COP30: Protagonismo das comunidades tradicionais e críticas a modelos atuais marcam 1o dia do estande do MPF

11/11/2025

Fonte: MPF - https://www.mpf.mp.br



O primeiro dia de atividades do estande do Ministério Público Federal (MPF) na 30ª Conferência das Nações Unidas sobre Mudança do Clima (COP30), nesta segunda-feira (10) em Belém (PA), foi palco de um intenso balanço crítico sobre os rumos do debate climático. Em uma série de quatro eventos, a instituição abriu espaço para vozes da linha de frente da crise ambiental (lideranças indígenas e de comunidades tradicionais, especialistas em segurança pública e ativistas) que apresentaram um diagnóstico comum: as soluções predominantes são insuficientes, e a verdadeira resposta está na garantia dos direitos territoriais e no protagonismo de quem vive e protege os biomas.

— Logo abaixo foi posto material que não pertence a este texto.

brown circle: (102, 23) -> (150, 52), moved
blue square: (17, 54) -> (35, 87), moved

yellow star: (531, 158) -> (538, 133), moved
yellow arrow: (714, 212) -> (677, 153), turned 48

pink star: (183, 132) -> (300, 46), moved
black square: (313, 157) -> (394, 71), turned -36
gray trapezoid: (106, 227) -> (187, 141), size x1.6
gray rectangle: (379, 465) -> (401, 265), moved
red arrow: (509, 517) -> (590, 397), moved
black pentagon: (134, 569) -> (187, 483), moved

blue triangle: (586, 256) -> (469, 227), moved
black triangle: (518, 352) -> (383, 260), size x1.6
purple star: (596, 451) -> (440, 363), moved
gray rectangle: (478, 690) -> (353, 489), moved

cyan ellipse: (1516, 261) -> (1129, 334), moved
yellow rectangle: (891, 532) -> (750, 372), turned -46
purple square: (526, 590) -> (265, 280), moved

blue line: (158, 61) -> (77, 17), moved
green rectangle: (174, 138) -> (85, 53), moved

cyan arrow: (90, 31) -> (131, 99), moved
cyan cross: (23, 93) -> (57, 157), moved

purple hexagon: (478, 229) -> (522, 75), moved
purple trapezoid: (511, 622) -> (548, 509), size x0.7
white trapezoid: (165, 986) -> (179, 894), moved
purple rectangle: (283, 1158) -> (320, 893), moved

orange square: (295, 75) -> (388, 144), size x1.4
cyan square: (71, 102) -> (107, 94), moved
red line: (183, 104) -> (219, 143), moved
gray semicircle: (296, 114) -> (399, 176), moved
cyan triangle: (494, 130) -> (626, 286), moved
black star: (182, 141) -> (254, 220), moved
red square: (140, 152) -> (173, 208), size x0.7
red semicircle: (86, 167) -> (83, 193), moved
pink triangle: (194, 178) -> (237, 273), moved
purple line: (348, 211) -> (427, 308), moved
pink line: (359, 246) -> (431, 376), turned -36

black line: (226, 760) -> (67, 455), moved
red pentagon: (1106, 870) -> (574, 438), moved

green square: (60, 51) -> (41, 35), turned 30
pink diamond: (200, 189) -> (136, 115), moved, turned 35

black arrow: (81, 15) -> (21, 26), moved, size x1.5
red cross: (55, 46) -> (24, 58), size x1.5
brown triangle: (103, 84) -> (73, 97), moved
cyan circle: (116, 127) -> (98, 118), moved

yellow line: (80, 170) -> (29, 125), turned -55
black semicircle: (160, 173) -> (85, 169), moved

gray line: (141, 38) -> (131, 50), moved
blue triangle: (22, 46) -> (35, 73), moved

Dos apelos por demarcação de terras como a política climática mais eficaz à denúncia do mercado de carbono como um "colonialismo verde", passando pela complexa teia do crime organizado que asfixia a Amazônia e pela articulação entre justiça climática e justiça racial, os eventos traçaram um panorama das urgências que desafiam o Brasil e o mundo.

Confira, a seguir, um resumo dos principais debates e propostas que marcaram o dia. Todos os eventos do estande da instituição (veja a programação completa) na Zona Verde da COP30 são transmitidos ao vivo e ficam disponíveis no Canal do MPF no YouTube.

A resposta somos nós - O primeiro evento do estande do MPF foi o debate "A resposta somos nós, participação dos povos na COP30: Iniciativas do território como propostas para a COP30". Lideranças indígenas defenderam que as soluções para a crise climática não virão de acordos distantes, mas dos próprios territórios. Sob o lema da campanha "A Resposta Somos Nós", eles reivindicaram um lugar central nas mesas de negociação da COP30, argumentando que os saberes ancestrais e a proteção das florestas são o único caminho viável para o equilíbrio do planeta.

A iniciativa, descrita como um chamado global dos povos da floresta, das águas, do campo e das cidades, posiciona-se como uma alternativa ao modelo de discussão predominante nas conferências climáticas, criticado por ser "eurocêntrico, sintético e do pensamento linear". As lideranças afirmaram que a crise climática é, fundamentalmente, uma crise de liderança e de valor, e que a ciência moderna apenas confirma o que seus povos sempre souberam: não há justiça climática sem justiça territorial, social e popular.

A principal e mais urgente demanda apresentada foi a demarcação, proteção e desintrusão integral dos territórios indígenas. Longe de ser apenas uma questão de direitos, a medida foi defendida como a mais eficaz política de ação climática existente. Para ilustrar a urgência, foram citados casos como a paralisação da desintrusão na Terra Indígena Uru-Eu-Wau-Wau, em Rondônia, e a luta contínua contra o garimpo no Território Yanomami.

Outro ponto central foi a crítica ao modelo de financiamento climático. Foi relatado que menos de 1% dos recursos globais chega diretamente às comunidades que estão na linha de frente da proteção ambiental. Em resposta, as lideranças pedem a criação de mecanismos para o financiamento direto, autônomo e desburocratizado para suas organizações de base, citando o Fundo Indígena do Rio Negro como um modelo de sucesso de gestão comunitária.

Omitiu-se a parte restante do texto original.